Brenda Wong Aoki and Mark Izu’s MU, JCCSF, September 27

21 Oct

Brenda Wong Aoki has been in my radar of favorites ever since she worked with Theatre of Yugen when Yuriko Doi was first establishing its reputation for excellent Asian theater.

Aoki veered from the classical Japanese theatrical canon into story telling with great success, spinning stories from Japanese myths and folklore, ably supported by Mark Izu whose own share of classical Japanese background lies in the rarified musical form of gagaku, the music of the Japanese Imperial Household, dating from T’ang Dynasty China, Tibet and Korea. Together, the productions they produce have been singular, captivating and, sans question, unique. I might add some of their productions involved the Aoki family history in early San Francisco, also compelling.

Premiering September 27 was MU, its five-year gestation taking the couple to Japan on a U.S.-Japan Creative Artist Fellowship in 2007, involving Kimi Okada as choreographer, with Izu leading the musical ensemble of drums, koto, percussion, saxophone, sho, taiko. Aoki wrote in the program notes MU was, more or less, the last hoorah for the three-way Aoki-Izu collaboration with their son, K.K., now a sophomore at Stanford University.

Visually, the costumes were spectacular – from street routine San Francisco to the elaborate persimmon-colored sea-horse, providing fantasy and the rippling water realm effect crucial to create the changes from earth to the undersea kingdom. Joan Raymond and Keely Weiman were credited as lead costume constructors, with eight other willing hands.

The program notes were prodigious; detailed, outlining archaeological, folkloric and fairy tale sources influencing Aoki’s tale; a contemporary youth plunged to the bottom of the sea because of a mermaid, encountering a king declaring the kingdom was in peril. The young man effectively battled the worms threatening the kingdom. That he was able to survive underwater was due to a magical necklace, an ornament he surrendered to save the life of the mermaid; she, reviving, returned it to the youth. He then had to return to earth. He washed up on the beach, reflecting on the journey at the final blackout.
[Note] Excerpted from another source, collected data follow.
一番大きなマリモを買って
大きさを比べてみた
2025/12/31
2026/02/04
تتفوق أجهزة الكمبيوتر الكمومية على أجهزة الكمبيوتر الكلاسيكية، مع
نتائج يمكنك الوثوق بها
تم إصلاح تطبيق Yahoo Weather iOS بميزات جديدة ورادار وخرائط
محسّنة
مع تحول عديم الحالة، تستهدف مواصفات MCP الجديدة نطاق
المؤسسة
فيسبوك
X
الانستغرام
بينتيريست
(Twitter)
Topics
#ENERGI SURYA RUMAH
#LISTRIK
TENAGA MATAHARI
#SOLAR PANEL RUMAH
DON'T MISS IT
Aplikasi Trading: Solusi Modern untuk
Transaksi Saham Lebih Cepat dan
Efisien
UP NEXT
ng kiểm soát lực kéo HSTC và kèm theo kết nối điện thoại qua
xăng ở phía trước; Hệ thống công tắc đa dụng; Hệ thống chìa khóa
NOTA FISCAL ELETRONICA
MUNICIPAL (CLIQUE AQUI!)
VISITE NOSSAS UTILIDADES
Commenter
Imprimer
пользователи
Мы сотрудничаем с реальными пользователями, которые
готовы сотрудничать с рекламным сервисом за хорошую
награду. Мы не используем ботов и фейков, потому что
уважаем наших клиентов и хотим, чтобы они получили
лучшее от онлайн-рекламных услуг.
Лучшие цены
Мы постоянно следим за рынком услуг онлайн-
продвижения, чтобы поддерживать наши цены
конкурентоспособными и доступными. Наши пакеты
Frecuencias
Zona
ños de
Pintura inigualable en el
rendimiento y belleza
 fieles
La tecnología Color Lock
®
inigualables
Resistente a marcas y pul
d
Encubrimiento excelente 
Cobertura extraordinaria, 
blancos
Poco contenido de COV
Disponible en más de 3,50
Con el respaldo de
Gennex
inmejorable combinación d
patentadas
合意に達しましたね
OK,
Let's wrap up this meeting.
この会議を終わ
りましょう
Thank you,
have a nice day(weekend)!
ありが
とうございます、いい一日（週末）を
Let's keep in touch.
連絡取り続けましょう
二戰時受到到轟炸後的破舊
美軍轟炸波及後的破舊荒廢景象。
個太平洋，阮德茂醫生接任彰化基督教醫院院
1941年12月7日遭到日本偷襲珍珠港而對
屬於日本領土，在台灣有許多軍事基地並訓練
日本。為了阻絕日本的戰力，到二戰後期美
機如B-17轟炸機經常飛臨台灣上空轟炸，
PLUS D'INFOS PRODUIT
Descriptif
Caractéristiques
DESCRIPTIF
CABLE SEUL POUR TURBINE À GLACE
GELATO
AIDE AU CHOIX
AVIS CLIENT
The plot enabled Okada to provide a marvelous pastiche of contemporary youth with cell phones, skate boards and other distractions, joining sinewy and floating movements for the undersea creatures. Aoki swiveled from hatted commentator to commanding monarch, tossing her lengthy, abundant locks in true Kabuki lion fashion, clearly relishing it. As the the mermaid lies dying, the ebbing life force was demonstrated by the snapping of large black fans, placed on the mermaid’s body, progressing from the feet towards the head, prompting the youth’s surrender of his magical amulet when told this was the sole means of saving the mermaid’s life. The trio formed an extremely effective scene, taut as the rippling sound of the opening fans before their placement on the recumbent mermaid.

It’s a very different take than Hans Christian Anderson’s, to be sure; no tail shed, no rejection of the sea creature, just the heroic journey of a young man, ably conveyed by K.K. Izu.

There were parts in Aoki’s narrative which seemed extraneous, and parts of the music where the volume was quite uncomfortable, but visually MU was magical. When I find the program in the usual welter of papers I will pay due homage to the excellent dancers and supporting musicians.